Follow this path, which gradually goes up through a highly characteristic valley, with houses dotted here and there, normally some distance from the open, cultivatable areas, and with a wood at the end. Just as you reach the top, on the northern edge of the slope, you will enter into a typical wood, which is much thicker, shaded and damper than on the southern slope.
As you go down a steep slope you will see the area of Benimussa, its crops and houses, the very heart of the municipality and the island. Go right when you reach a tarmac road. Then go up towards Coll des Rossellon, next to a strip of dry-stone wall and unirrigated trees. Once you have passed this, the path downwards begins alongside a traditional house with a cubic structure, a flat roof and whitewashed walls. Just past the house to the right, you will come to a path that goes up towards Sa Serra de sa Murta. If you take this path up you will enter a thick, shady wood. The humidity of this wood and the direction it faces allows many species to live there, which due to the islands dry climate are limited to these small shady areas, seasonal river beds and a few north-facing slopes. This is the case for sarsaparilla, wild madder and strawberry trees.

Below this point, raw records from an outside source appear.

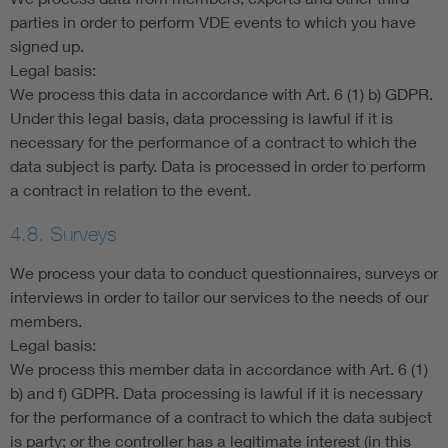
parties in order to perform VDE events to which you have
signed up.
Legal basis:
We process this data in accordance with Art. 6 (1) b) GDPR.
Under this legal basis, data processing is lawful if it is
necessary for the performance of a contract to which the
data subject is party. Data is processed in order to perform
a contract in relation to the event.
4.8. Surveys
We process your data to conduct questionnaires, surveys or
interviews in order to tailor our services to the needs of our
members.
Legal basis:
We process this member data in accordance with Art. 6 (1)
b) and f) GDPR. Data processing is lawful if it is necessary
for the performance of a contract to which the data subject
is party; or the controller has a legitimate interest (in this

At the top, you can see how the struggle against forest fires has changed over time. The importance of clearing woodland, previously carries out by collecting firewood for the lime and coke furnaces as well as for cooking, is now carried out by forestry teams that clean the edges of the paths and firebreaks, as part of a general fire prevention plan carried out on all the islands.

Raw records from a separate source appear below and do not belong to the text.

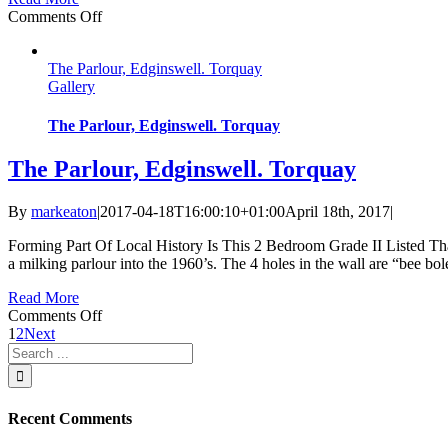
on
Comments Off
Brunel
Two
The Parlour, Edginswell. Torquay
Gallery
The Parlour, Edginswell. Torquay
The Parlour, Edginswell. Torquay
By
markeaton
|
2017-04-18T16:00:10+01:00
April 18th, 2017
|
Forming Part Of Local History Is This 2 Bedroom Grade II Listed Th
a milking parlour into the 1960’s. The 4 holes in the wall are “bee bol
Read More
on
Comments Off
The
1
2
Next
Search
Parlour,
for:
Edginswell.
Torquay
Recent Comments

The path forks at the top. The right-hand path takes you to a fire fighting water tank and the left-handed fork to the southern slope, which zigzags down the hill, with no option of leaving the path. Here you can enjoy the beauty of the landscape of Ple de San Jordi and Ses Salines. If it is a clear day, you can even see the island of Formentera. Along the path you will find evidence of all the different land use possibilities on the island today: terraces formally surrounded by trees adapted to dry weather, such as carob, olive and almond trees; terraces formerly surrounded and now mostly invaded by the woods; estates, some abandoned, others occupied, some thickly and some more sparsely wooded. All of these aspects make the slope a complex patchwork with an abundance of species and an incredibly rich landscape. When you reach a path next to a house with a traditional architectural design and three large amphoras next to the drive, take the southbound path to your left. Follow this until you reach a steep concrete-paved slope, a much more open area, with sparse unirrigated crops, where the plots are a little neglected from a farming point of view. These areas, which used to have clearly marked-out areas, with terraces of worked earth and well tended trees, next to aromatic plants at the edges of the woods, have joined together somewhat since they were abandoned, turning it all in to a tapestry of mixed species competing for space. As a result, even though they are not actively farmed, these areas make very suitable habitats for certain animal species, such as partridges, rabbits and birds of prey. Also, as far as fighting forest fires is concerned, they allow fires to be approached from different fronts to prevent them spreading over a continuous expanse of woodland. Above all, they create a model of land distribution of land that is highly characteristic of the island.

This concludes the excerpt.